Author + information
- Noriaki Moriyama, MD∗ (, )
- Futoshi Yamanaka, MD,
- Koki Shishido, MD,
- Kazuki Tobita, MD,
- Shohei Yokota, MD,
- Takahiro Hayashi, MD,
- Tatsuya Koike, MD,
- Hirokazu Miyashita, MD,
- Hiroaki Yokoyama, MD,
- Takashi Nishimoto, MD,
- Takuma Takada, MD,
- Tomoki Ochiai, MD,
- Shingo Mizuno, MD,
- Yutaka Tanaka, MD, PhD,
- Masato Murakami, MD, PhD,
- Saeko Takahashi, MD and
- Shigeru Saito, MD
- ↵∗Department of Cardiology and Catheterization Laboratories, Shonan Kamakura General Hospital, 1370-1 Okamoto, Kamakura, Kanagawa 247-8533, Japan
Fractional flow reserve (FFR) measurement is a well-established pressure wire-based procedure that is used to assess the functional severity of coronary lesions (1).

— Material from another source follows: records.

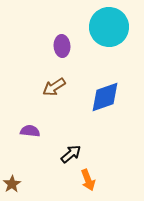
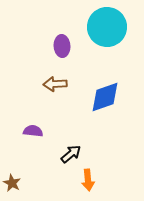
cyan circle: moved 2 px left
brown arrow: moved 1 px right, 3 px up; rotated 30 degrees clockwise
purple semicircle: moved 3 px right
orange arrow: rotated 15 degrees clockwise
brown star: moved 1 px up; rotated 12 degrees counterclockwise
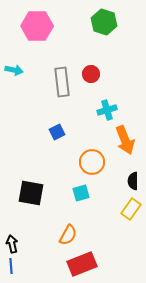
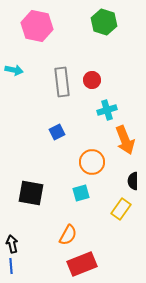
pink hexagon: rotated 12 degrees clockwise
red circle: moved 1 px right, 6 px down
yellow rectangle: moved 10 px left
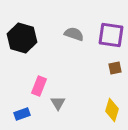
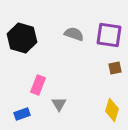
purple square: moved 2 px left
pink rectangle: moved 1 px left, 1 px up
gray triangle: moved 1 px right, 1 px down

Various randomized trials have demonstrated that FFR-guided revascularization improves clinical outcomes in patients with ischemic heart diseases (2,3). On the other hand, transradial access (TRA) is widely performed worldwide and has become the main access method. A clinical benefit to TRA, including less vascular complications and improved patient comfort, compared with the transfemoral approach, has been previously revealed (4,5). Therefore, in the TRA era, a less invasive procedure needs to be established. Although 5-F or 6-F catheter–based FFR is routinely performed, the use of much smaller catheters has not been established. Furthermore, the standard approach for measuring FFR throughout the world is still using a guiding catheter. The aim of this study was to compare the accuracy of FFR measurement via 4-F diagnostic catheters compared with that via 6-F in the same coronary lesion.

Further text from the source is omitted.